In a lot of cases, you are better off with updating CloudWatch yourself with your own interval using lambda functions (for example) and let the rest follow the path of AWS managed auto scaling.
There is also a cascading auto scale that you need to follow. If we take ECS for example, you need to have auto scaling for the containers running (Tasks) AND after that you also need auto scaling for the EC2 resources. Both of these have different scaling speeds. Containers scale instantly while instances scale much slower. Even if you pack your own image, there is still a significant delay.
The effectiveness of dynamic scaling significantly depends on what metrics you use to scale. My recommendation for that sort of system is to auto-scaled based on the percent of capacity in use.
For example, imagine that each machine has 20 available threads for processing messages received from SQS. Then I'd track a metric which is the percent of threads that are in use. If I'm trying to meet a message processing SLA, then my goal is to begin auto-scaling before that in-use percentage reaches 100%, e.g., we might scale up when the average thread utilization breaches 80%. (Or if you process messages with unlimited concurrent threads, then you could use CPU utilization instead.)
The benefit of this approach is that you can begin auto-scaling your system before it saturates and messages start to be delayed.

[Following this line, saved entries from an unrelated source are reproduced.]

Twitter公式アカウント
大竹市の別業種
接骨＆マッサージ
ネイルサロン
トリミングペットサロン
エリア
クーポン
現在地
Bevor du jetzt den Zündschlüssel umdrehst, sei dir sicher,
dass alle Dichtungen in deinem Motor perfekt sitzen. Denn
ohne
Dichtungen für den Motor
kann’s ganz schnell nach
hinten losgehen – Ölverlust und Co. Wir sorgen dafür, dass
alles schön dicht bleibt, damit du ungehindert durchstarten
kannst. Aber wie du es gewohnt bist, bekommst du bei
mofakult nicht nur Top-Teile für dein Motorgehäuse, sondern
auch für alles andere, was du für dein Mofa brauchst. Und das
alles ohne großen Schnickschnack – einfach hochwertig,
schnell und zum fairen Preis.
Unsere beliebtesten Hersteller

Messages will only be delayed once the in-use percent reaches 100% -- as long as there are threads available (i.e., in-use < 100%), messages will be processed immediately.
If you were to auto-scale on SQS metrics like queue length, then the length will stay approximately zero until the system starts falling behind, and then it's too late. If you scale on queue size then you can't preemptively scale when load is increasing. By monitoring and scaling on thread capacity, you can track your effective utilization as it climbs from 50% to 80% to 100%; and you can begin scaling before it reaches 100%, before messages start to back up.

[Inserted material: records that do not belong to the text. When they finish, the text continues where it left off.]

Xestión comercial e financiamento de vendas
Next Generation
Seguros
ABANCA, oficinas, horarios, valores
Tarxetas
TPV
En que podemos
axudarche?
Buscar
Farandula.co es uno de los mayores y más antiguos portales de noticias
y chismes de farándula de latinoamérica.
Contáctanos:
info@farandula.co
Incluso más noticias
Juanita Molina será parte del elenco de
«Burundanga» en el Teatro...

The other benefit of this approach is that it works equally well at many different scales; a threshold like 80% thread utilization works just as well with a single host, as with a fleet of 100 hosts. By comparison, thresholds on metrics like queue length need to be adjusted as the scale and throughput of the system changes.
From a bird's eye view, you also need to figure out what costs you more.
For example (and I know nothing about the use-case of OP, can only estimate), you might be able to buffer requests into a queue and have it scale up slower.
You might have auto scaling that needs to be close to real time and auto scaling that can happen on a span of minutes.
Every auto scaling needs to also keep in mind the storage scaling, often you are limited by the DB write capacity or others.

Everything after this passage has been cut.